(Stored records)

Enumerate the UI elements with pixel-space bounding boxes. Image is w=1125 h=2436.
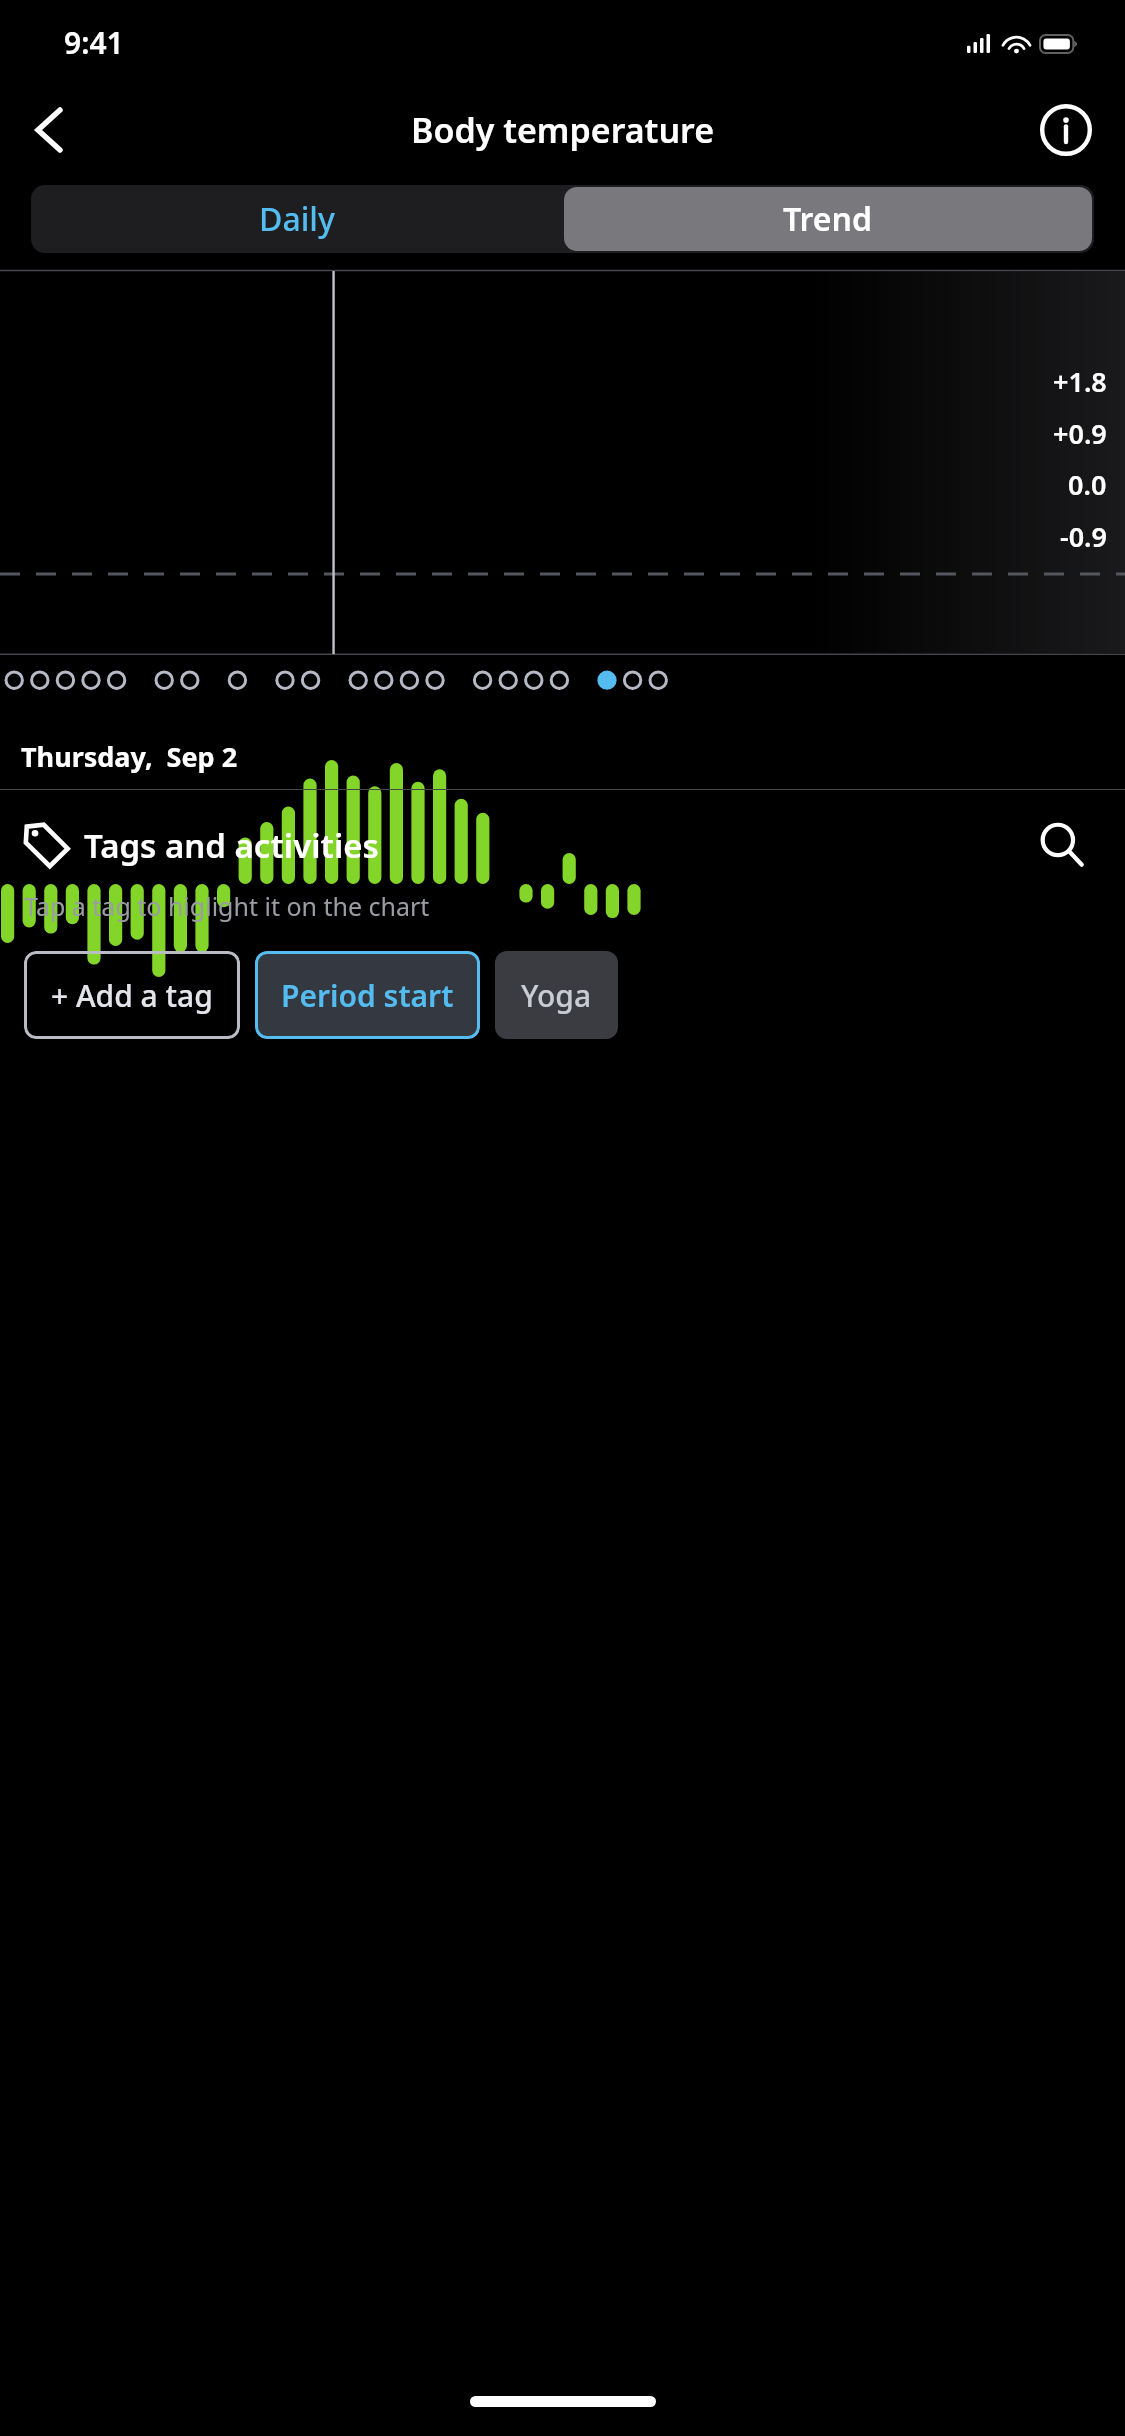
staticText: Tap a tag to higlight it on the chart	[24, 889, 430, 923]
staticText: Thursday, Sep 2	[21, 738, 238, 775]
staticText: Body temperature	[411, 107, 715, 153]
button[interactable]: Trend	[564, 187, 1092, 251]
button[interactable]: Search	[1029, 812, 1095, 878]
staticText: Period start	[281, 975, 454, 1016]
staticText: Trend	[783, 197, 873, 241]
button[interactable]: Info	[1035, 99, 1097, 161]
staticText: 9:41	[64, 22, 124, 63]
button[interactable]: Yoga	[495, 951, 618, 1039]
staticText: + Add a tag	[51, 975, 213, 1016]
staticText: Daily	[259, 197, 335, 241]
button[interactable]: + Add a tag	[24, 951, 240, 1039]
button[interactable]: Period start	[255, 951, 480, 1039]
button[interactable]: Daily	[31, 185, 562, 253]
button[interactable]: Back	[16, 97, 82, 163]
staticText: 0.0	[1068, 466, 1107, 503]
staticText: -0.9	[1060, 518, 1107, 555]
staticText: Yoga	[521, 975, 592, 1016]
staticText: +1.8	[1053, 363, 1107, 400]
staticText: +0.9	[1053, 415, 1107, 452]
staticText: Tags and activities	[84, 823, 379, 868]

ACTIVITY – From the entries above, copy out every line where the string "Trend" appears.

RESULT –
button[interactable]: Trend	[564, 187, 1092, 251]
staticText: Trend	[783, 197, 873, 241]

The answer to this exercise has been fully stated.